Let \(A = \begin{bmatrix} 5 & -2\\ 6 & -2 \end{bmatrix}\) and let \(x = \begin{bmatrix} 2\\ 3 \end{bmatrix}\). We will compute the following:
\(Ax\)
\(A^2x\)
\(A^{1000}x\)
The first two parts are straightforward to compute. However, computing \(A^{1000}x\) seems to involve a lot of work, especially if done by hand. Is there a better way than brute force?
Note that \(Ax = \begin{bmatrix} 5 & -2\\ 6 & -2 \end{bmatrix} \begin{bmatrix}2\\3\end{bmatrix} = \begin{bmatrix} 10 - 6\\12 -6\end{bmatrix} = \begin{bmatrix} 4\\ 6\end{bmatrix}. \)
But \(\begin{bmatrix} 4\\ 6\end{bmatrix} = 2\begin{bmatrix} 2\\ 3\end{bmatrix} = 2x\)! Hence, when we multiply \(x\) on the left by \(A\), it is the same as doubling \(x\). So \(A^2x = 4x=\begin{bmatrix} 8 \\12\end{bmatrix}\). And in general, \(A^kx = 2^kx\). So \(A^{1000}x = 2^{1000} \begin{bmatrix} 2 \\ 3 \end{bmatrix}.\)

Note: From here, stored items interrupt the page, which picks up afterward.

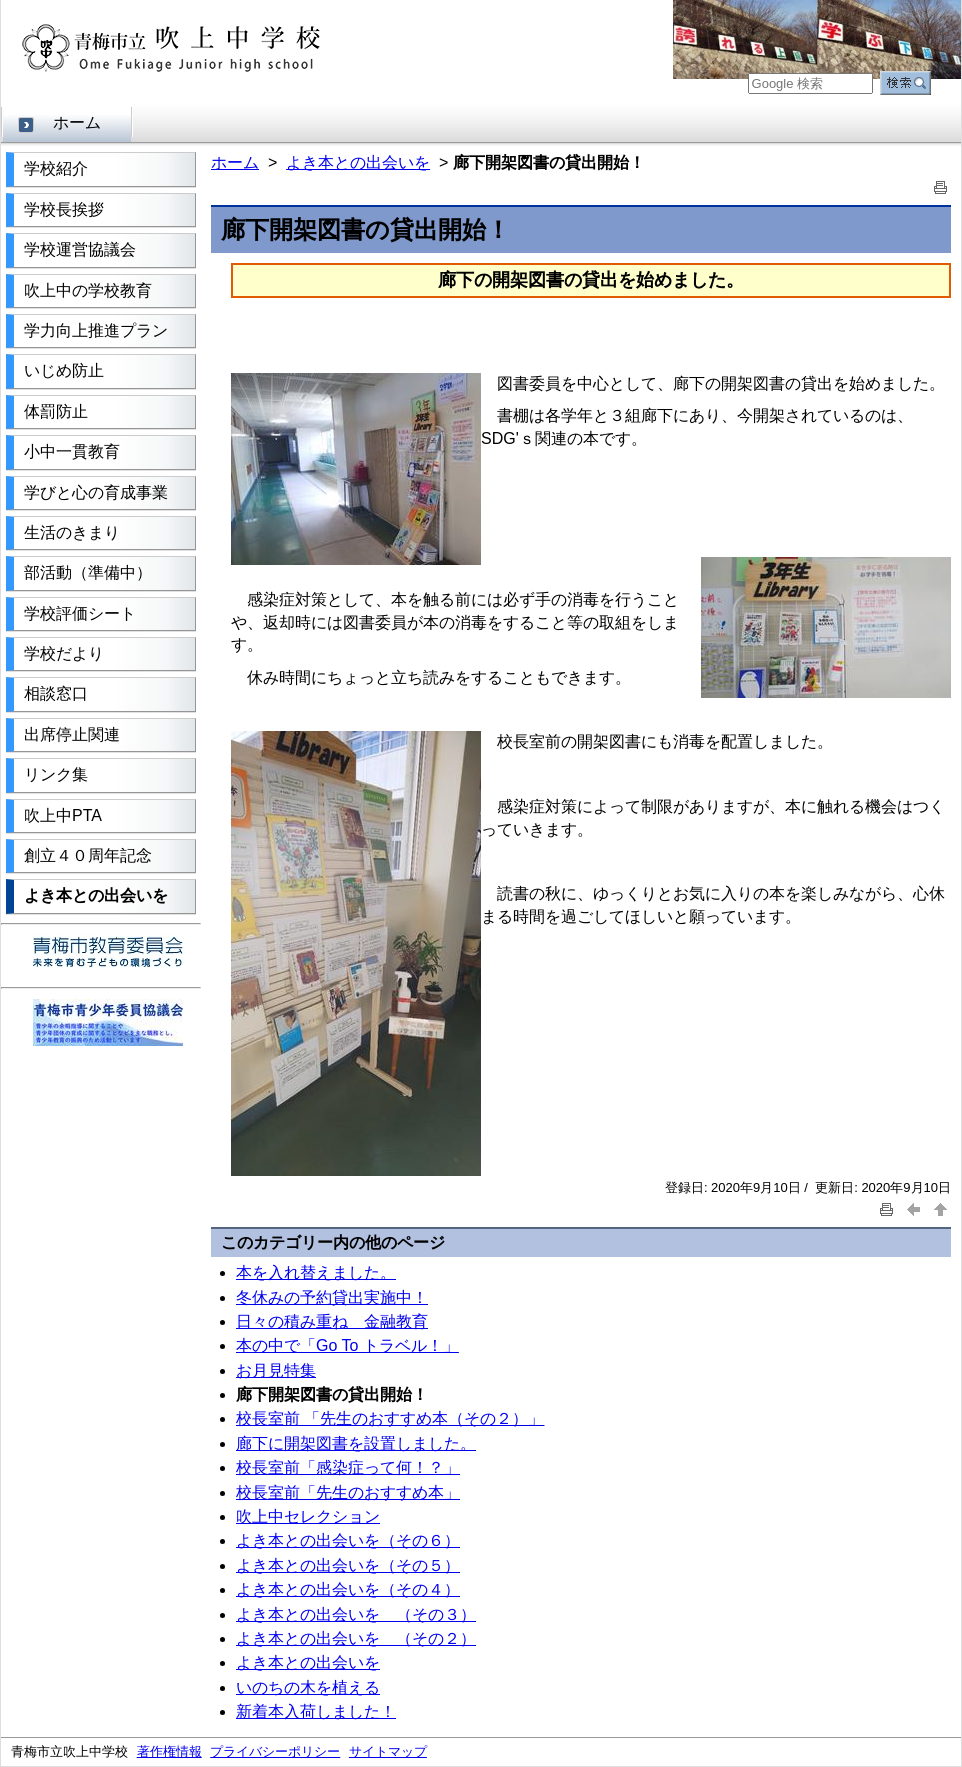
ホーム (77, 122)
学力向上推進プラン (96, 330)
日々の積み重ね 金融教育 (332, 1321)
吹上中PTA (63, 815)
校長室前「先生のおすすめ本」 (348, 1492)
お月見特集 (276, 1370)
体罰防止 (56, 411)
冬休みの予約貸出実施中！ (332, 1297)
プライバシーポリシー (275, 1751)
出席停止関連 (72, 734)
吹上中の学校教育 (88, 290)
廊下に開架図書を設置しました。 (356, 1443)
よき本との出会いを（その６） (348, 1540)
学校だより (64, 653)
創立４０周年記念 (88, 855)
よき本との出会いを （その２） (356, 1638)
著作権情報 (169, 1751)
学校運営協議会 (80, 249)
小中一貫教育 (72, 451)
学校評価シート (80, 613)
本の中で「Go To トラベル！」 (347, 1345)
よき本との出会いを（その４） (348, 1589)
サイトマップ (388, 1751)
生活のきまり (72, 532)
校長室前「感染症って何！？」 (348, 1467)
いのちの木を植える (308, 1687)
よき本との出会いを (96, 895)
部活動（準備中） (88, 572)
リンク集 (56, 774)
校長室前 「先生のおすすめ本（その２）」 (390, 1418)
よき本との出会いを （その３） (356, 1614)
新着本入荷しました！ (316, 1711)
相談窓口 (56, 693)
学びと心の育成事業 (96, 492)
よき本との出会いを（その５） (348, 1565)
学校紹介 (56, 168)
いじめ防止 (64, 370)
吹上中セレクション (308, 1516)
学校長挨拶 (64, 209)
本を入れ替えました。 (316, 1272)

However, if we had \(x = \begin{bmatrix} 1\\1\end{bmatrix}\), we wouldn't be able do something similar to the above since \(A\begin{bmatrix} 1\\1\end{bmatrix} =\begin{bmatrix} 3\\4\end{bmatrix}\) is not a scalar multiple of \(\begin{bmatrix} 1\\1\end{bmatrix}\).
Fortunately, there is another way. Let \(P = \begin{bmatrix} 2 & 1\\ 3 & 2 \end{bmatrix}\) and let \(D = \begin{bmatrix} 2 & 0\\ 0 & 1 \end{bmatrix}\). Then \(P^{-1} = \begin{bmatrix} 2 & -1\\ -3 & 2 \end{bmatrix}\). One can check that \(A = PDP^{-1}\).
Now, note that \[A^2 = PDP^{-1}PDP^{-1} = PDDP^{-1} = P D^2 P^{-1},\] and \[A^3 = AA^2 = PDP^{-1}PD^2P^{-1} = PDD^2P^{-1} = P D^3 P^{-1}.\] In general, we will have \(A^k = P D^k P^{-1}.\)
Since \(D\) is a diagonal matrix, \(D^k\) is obtained from \(D\) by raising each diagonal entry in \(D\) to the power \(k\). This makes computing \(A^k\) quite easy. In particular, \(A^{1000} = P \begin{bmatrix} 2^{1000} & 0 \\ 0 & 1 \end{bmatrix}P^{-1}\).
There remains one mystery. How does one find the matrices \(P\) and \(D\)? Answering that question will take us to the topic of eigenvalues and eigenvectors.
Let \(A\) be as above.
Compute \(A^{10000} \begin{bmatrix} 1 \\ 2\end{bmatrix}\).
Compute \(A^{10} \begin{bmatrix} 1 \\ 0\end{bmatrix}\).